■ What you need to do:
Lift out all lines below that contain "yellow".

Stored data entries:
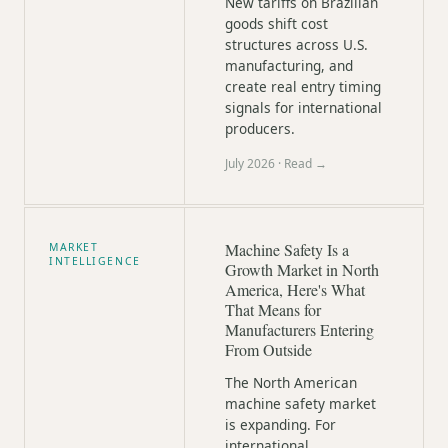
New tariffs on Brazilian
goods shift cost
structures across U.S.
manufacturing, and
create real entry timing
signals for international
producers.
July 2026
· Read →
Machine Safety Is a
MARKET
INTELLIGENCE
Growth Market in North
America, Here's What
That Means for
Manufacturers Entering
From Outside
The North American
machine safety market
is expanding. For
international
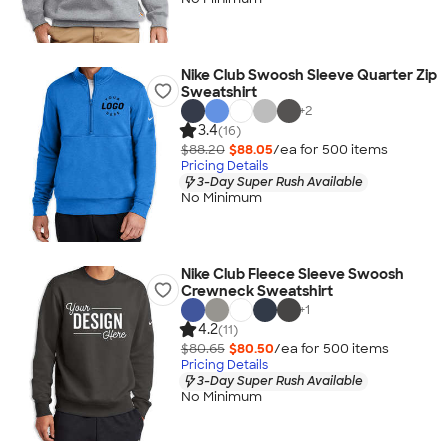
Nike Club Swoosh Sleeve Quarter Zip
Sweatshirt
+
2
3.4
(16)
$88.20
$88.05
/ea for
500
item
s
Pricing Details
3-Day Super Rush Available
No Minimum
Nike Club Fleece Sleeve Swoosh
Crewneck Sweatshirt
+
1
4.2
(11)
$80.65
$80.50
/ea for
500
item
s
Pricing Details
3-Day Super Rush Available
No Minimum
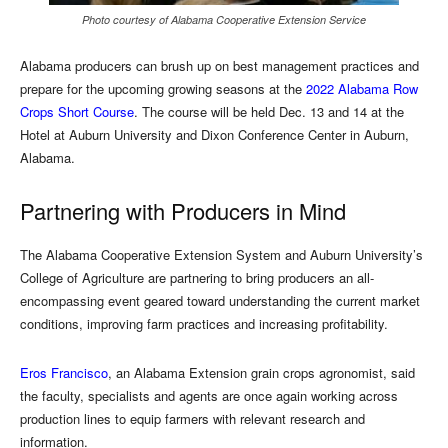
Photo courtesy of Alabama Cooperative Extension Service
Alabama producers can brush up on best management practices and
prepare for the upcoming growing seasons at the
2022 Alabama Row
Crops Short Course
. The course will be held Dec. 13 and 14 at the
Hotel at Auburn University and Dixon Conference Center in Auburn,
Alabama.
Partnering with Producers in Mind
The Alabama Cooperative Extension System and Auburn University’s
College of Agriculture are partnering to bring producers an all-
encompassing event geared toward understanding the current market
conditions, improving farm practices and increasing profitability.
Eros Francisco
, an Alabama Extension grain crops agronomist, said
the faculty, specialists and agents are once again working across
production lines to equip farmers with relevant research and
information.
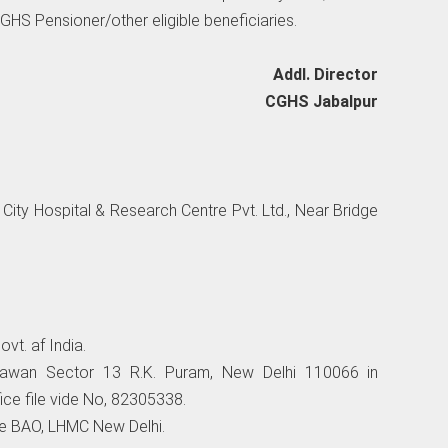
 CGHS Pensioner/other eligible beneficiaries.
Addl. Director
CGHS Jabalpur
City Hospital & Research Centre Pvt. Ltd., Near Bridge
vt. af India.
awan Sector 13 R.K. Puram, New Delhi 110066 in
ice file vide No, 82305338.
the BAO, LHMC New Delhi.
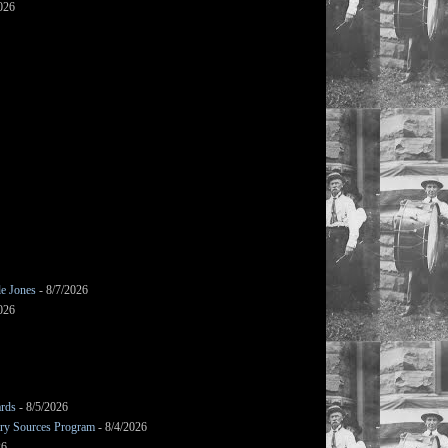
026
le Jones
- 8/7/2026
026
ards
- 8/5/2026
mary Sources Program
- 8/4/2026
26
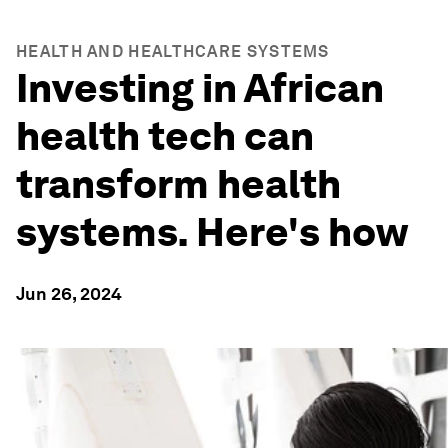
HEALTH AND HEALTHCARE SYSTEMS
Investing in African
health tech can
transform health
systems. Here's how
Jun 26, 2024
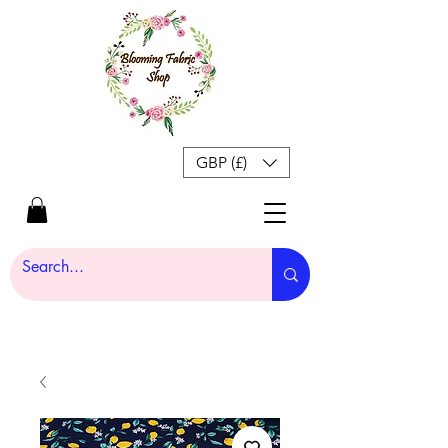
GBP (£)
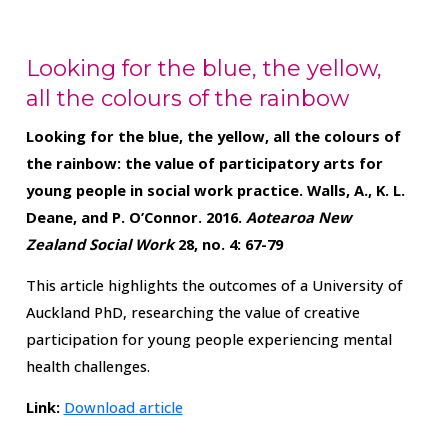
Looking for the blue, the yellow,
all the colours of the rainbow
Looking for the blue, the yellow, all the colours of
the rainbow: the value of participatory arts for
young people in social work practice.
Walls, A., K. L.
Deane, and P. O’Connor. 2016.
Aotearoa New
Zealand Social Work
28, no. 4: 67-79
This article highlights the outcomes of a University of
Auckland PhD, researching the value of creative
participation for young people experiencing mental
health challenges.
Link:
Download article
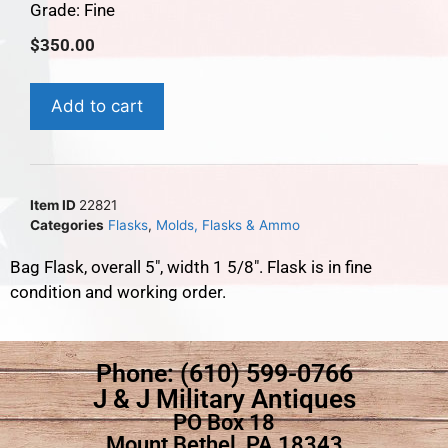
Grade: Fine
$
350.00
Add to cart
Item ID
22821
Categories
Flasks
,
Molds, Flasks & Ammo
Bag Flask, overall 5″, width 1 5/8″. Flask is in fine
condition and working order.
Phone: (610) 599-0766
J & J Military Antiques
PO Box 18
Mount Bethel, PA 18343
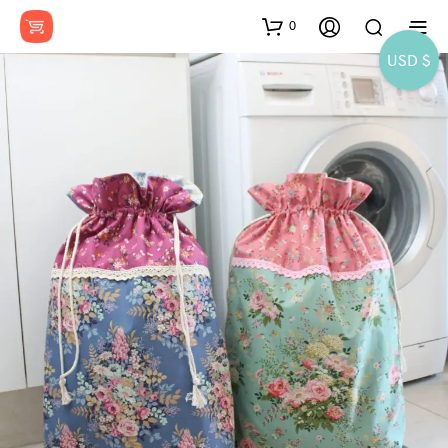
0
USD $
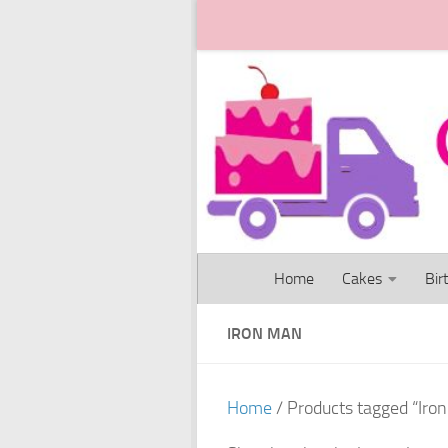
Skip to content
Home
Cakes
Bir
IRON MAN
Home
/ Products tagged “Iro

■ Exercise solution:
Looking for the blue, the yellow,
Looking for the blue, the yellow, all the colours of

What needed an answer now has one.